Non Invasive Screening for Fetal RHD-Genotype in All D-Negative Women Is Reliable and Cost-Effective.

About 40% of D-negative pregnant women receive antenatal anti-D despite a D-negative fetus. We have developed an automated assay for fetal genotyping using cell-free fetal DNA from maternal plasma to restrict antenatal prophylaxis to women carrying a D-positive fetus. This will save anti-D of which is worldwide shortage, and will prevent the unnecessary administration of a blood product. 1 ml of plasma is automatically presented (Tecan) to a DNA isolation-robot (Roche). The DNA-eluate is tested (after automatically pipetting) in triplicate in a real-time RHD exon7-PCR (ApplBios).

Results

Plasma from 2415 D-negative pregnant women, whose blood was sent in for 28–30^th week antibody screening, has been tested. In 35 cases (1.44%) the women (10 weak D and 25 normal D-positive) were typed as D-positive by repeated serological tests, and excluded from the study.
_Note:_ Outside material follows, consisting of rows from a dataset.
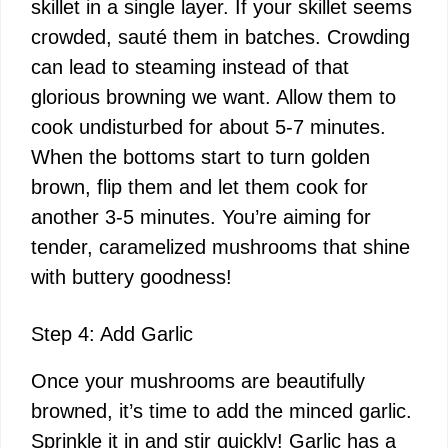
skillet in a single layer. If your skillet seems
crowded, sauté them in batches. Crowding
can lead to steaming instead of that
glorious browning we want. Allow them to
cook undisturbed for about 5-7 minutes.
When the bottoms start to turn golden
brown, flip them and let them cook for
another 3-5 minutes. You’re aiming for
tender, caramelized mushrooms that shine
with buttery goodness!
Step 4: Add Garlic
Once your mushrooms are beautifully
browned, it’s time to add the minced garlic.
Sprinkle it in and stir quickly! Garlic has a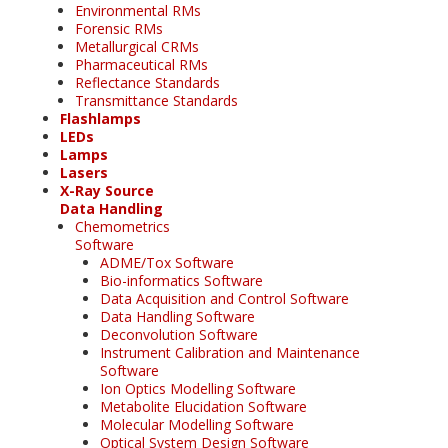
Environmental RMs
Forensic RMs
Metallurgical CRMs
Pharmaceutical RMs
Reflectance Standards
Transmittance Standards
Flashlamps
LEDs
Lamps
Lasers
X-Ray Source
Data Handling
Chemometrics
Software
ADME/Tox Software
Bio-informatics Software
Data Acquisition and Control Software
Data Handling Software
Deconvolution Software
Instrument Calibration and Maintenance
Software
Ion Optics Modelling Software
Metabolite Elucidation Software
Molecular Modelling Software
Optical System Design Software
1465 of the plasma’s (61.59%) were typed RhD positive and 915 RhD negative. Because the RHD exon7-PCR will give positive results in D-negative women carrying D-negative variant RHD genes such as RHDΨ, we determined the incidence of these genes in our studygroup. In all cases (n=39) with Ct values below 33.2 DNA was isolated from maternal leukocytes. Of the 19 cases with extremely low Ct values (<32), 6 women carried an RHDΨ gene, 5 an RHD variant type VI, 3 weak D (type 1, 11 and 17) and 1 RHDdel. The 24 other women did not carry RHD genes.

To compare the plasma PCR results with cord blood serology, all women and obstetric caregivers were sent questionnaires on cord blood serology. 55% responded (n=1257). For cases with discrepant results(n=21) or incompleted questionnaires(n=31) the laboratory which performed the cord blood typing was contacted. Finally, concordant results were obtained in 1249 of the cases. In 3 cases the genotype suggests D-positivity while serology is D-negative. In 5 cases no RHD-sequences were detected in plasma but cord blood was typed D-positive. For the discrepant cases it cannot be concluded yet, which assay gave the correct phenotype.

Conclusion

This is the first large scale automated study demonstrating the feasibility of screening D-negative women to restrict antenatal anti-D to women carrying D-positive fetuses. For the recognition of women at risk for immunization, the plasma-PCR test seems to be at least as reliable as the serological test. Furthermore, postnatal prophylaxis could have been given directly after delivery in all women with a positive PCR-result, saving cord blood serology tests and possibly increasing the effectiveness of postnatal prophylaxis.

An economic evaluation demonstrated that this screening policy is cost effective in the Netherlands.